Using ``esgf-pyclient``: 
https://esgf-pyclient.readthedocs.io/en/latest/notebooks/examples/search.html

In [None]:
from pyesgf.search import SearchConnection
conn = SearchConnection('http://esgf-data.dkrz.de/esg-search',
 distrib=False)

**Search only CMIP6 files locally available at DKRZ**

In [None]:
ctx = conn.new_context(project='CMIP6', data_node='esgf3.dkrz.de', latest=True)
ctx.hit_count

Select a dataset

In [None]:
results = ctx.search(
 institution_id='MPI-M',
 source_id='MPI-ESM1-2-HR',
 experiment_id='historical', 
 variable='pr', 
 frequency='3hr',
 variant_label='r1i1p1f1'
)
len(results)

In [None]:
ds = results[0]
ds.json

Get a dataset identifier used by rook

In [None]:
dataset_id = ds.json['instance_id']
dataset_id

Time range

In [None]:
f"{ds.json['datetime_start']}/{ds.json['datetime_stop']})"

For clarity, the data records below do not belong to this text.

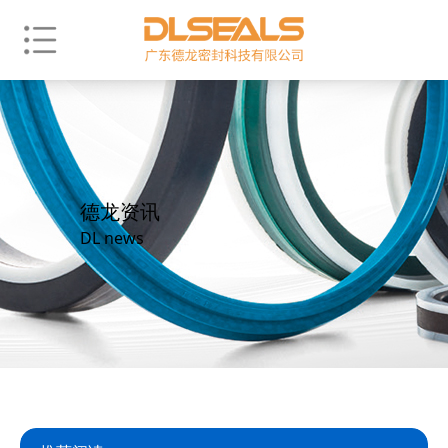
德龙资讯
DL news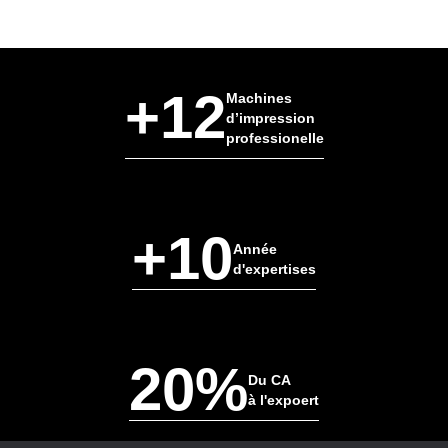
+12
Machines
d’impression
professionelle
+10
Année
d'expertises
20%
Du CA
à l'expoert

Bounding Box: (West, Sout, East, North)

In [None]:
f"({ds.json['west_degrees']}, {ds.json['south_degrees']},{ds.json['east_degrees']}, {ds.json['west_degrees']}, {ds.json['north_degrees']})"


Size in GB

In [None]:
f"{ds.json['size'] / 1024 / 1024 / 1024} GB"

Make a file search

In [None]:
files = results[0].file_context().search()
download_url = files[0].download_url
download_url

Map to file path at DKRZ

In [None]:
file_url = download_url.replace(
 "http://esgf3.dkrz.de/thredds/fileServer/cmip6/",
 "/mnt/lustre02/work/ik1017/CMIP6/data/CMIP6/"
)
file_url

## Use Rook to run subset

In [None]:
import os
os.environ['ROOK_URL'] = 'http://rook.dkrz.de/wps'
os.environ['ROOK_MODE'] = 'async'

from rooki import operators as ops

Run subset workflow

http://bboxfinder.com/

In [None]:
bbox_africa = "-23.906250,-35.746512,63.632813,37.996163"

wf = ops.Subset(
 ops.Input(
 'tas', [file_url]
 ),
 time="1850-01-01/1850-12-31",
 area=bbox_africa,
 
)
resp = wf.orchestrate()
resp.ok

### The outputs are available as a Metalink document
https://github.com/metalink-dev

Metalink URL

In [None]:
resp.url

Number of files

In [None]:
resp.num_files

Total size in MB

In [None]:
resp.size_in_mb

Download URLs

In [None]:
resp.download_urls()

Download and open with xarray

In [None]:
ds_0 = resp.datasets()[0]
ds_0

### Provenance

Provenance information is given using the *PROV* standard.
https://pypi.org/project/prov/

URL to json document

In [None]:
resp.provenance()

Provenance Plot

In [None]:
from IPython.display import Image
Image(resp.provenance_image())